Task item: Look over the data below and give the number of lines containing the word "Windows", with no other words.

Start of Records for the task

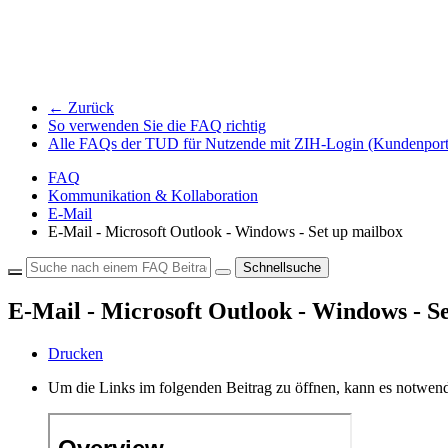
← Zurück
So verwenden Sie die FAQ richtig
Alle FAQs der TUD für Nutzende mit ZIH-Login (Kundenport
FAQ
Kommunikation & Kollaboration
E-Mail
E-Mail - Microsoft Outlook - Windows - Set up mailbox
Schnellsuche
E-Mail - Microsoft Outlook - Windows - S
Drucken
Um die Links im folgenden Beitrag zu öffnen, kann es notwend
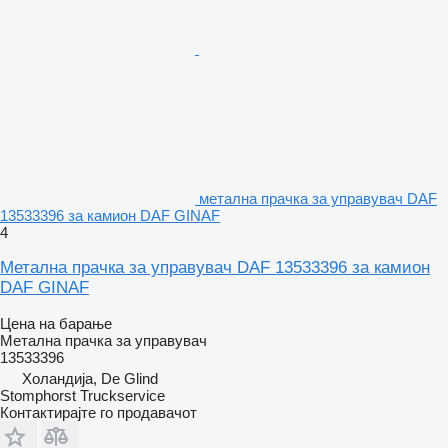
метална прачка за управувач DAF
13533396 за камион DAF GINAF
4
Метална прачка за управувач DAF 13533396 за камион
DAF GINAF
Цена на барање
Метална прачка за управувач
13533396
Холандија, De Glind
Stomphorst Truckservice
Контактирајте го продавачот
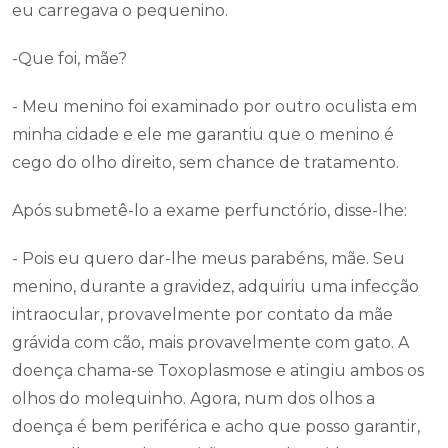
eu carregava o pequenino.
-Que foi, mãe?
- Meu menino foi examinado por outro oculista em
minha cidade e ele me garantiu que o menino é
cego do olho direito, sem chance de tratamento.
Após submetê-lo a exame perfunctório, disse-lhe:
- Pois eu quero dar-lhe meus parabéns, mãe. Seu
menino, durante a gravidez, adquiriu uma infecção
intraocular, provavelmente por contato da mãe
grávida com cão, mais provavelmente com gato. A
doença chama-se Toxoplasmose e atingiu ambos os
olhos do molequinho. Agora, num dos olhos a
doença é bem periférica e acho que posso garantir,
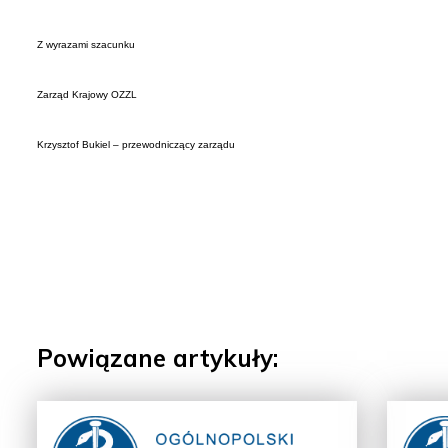
Z wyrazami szacunku
Zarząd Krajowy OZZL
Krzysztof Bukiel – przewodniczący zarządu
Powiązane artykuły:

End of Records for the task

Exercise answer: 2